RECORDS TO PROCESS below:
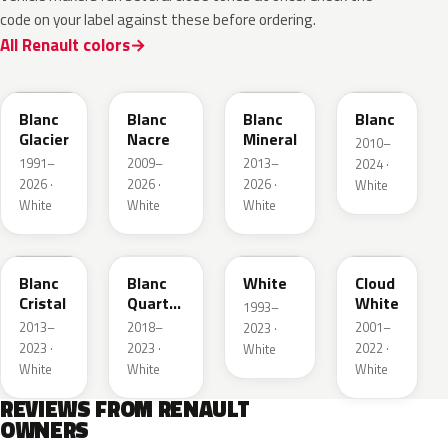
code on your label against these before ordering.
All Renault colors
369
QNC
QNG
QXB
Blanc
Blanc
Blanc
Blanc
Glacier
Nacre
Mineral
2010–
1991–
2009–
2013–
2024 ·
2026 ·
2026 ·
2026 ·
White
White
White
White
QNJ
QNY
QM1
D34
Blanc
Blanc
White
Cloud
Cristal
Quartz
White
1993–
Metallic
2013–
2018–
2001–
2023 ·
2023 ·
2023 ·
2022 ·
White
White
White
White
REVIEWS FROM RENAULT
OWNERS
End of RECORDS TO PROCESS.
WHAT YOU NEED TO DO: When you copy the entries, keep every word exactly as it stands and drop any pictures.

RESPONSE FOR THIS EXERCISE:
code on your label against these before ordering.
All Renault colors
369
QNC
QNG
QXB
Blanc
Blanc
Blanc
Blanc
Glacier
Nacre
Mineral
2010–
1991–
2009–
2013–
2024 ·
2026 ·
2026 ·
2026 ·
White
White
White
White
QNJ
QNY
QM1
D34
Blanc
Blanc
White
Cloud
Cristal
Quartz
White
1993–
Metallic
2013–
2018–
2001–
2023 ·
2023 ·
2023 ·
2022 ·
White
White
White
White
REVIEWS FROM RENAULT
OWNERS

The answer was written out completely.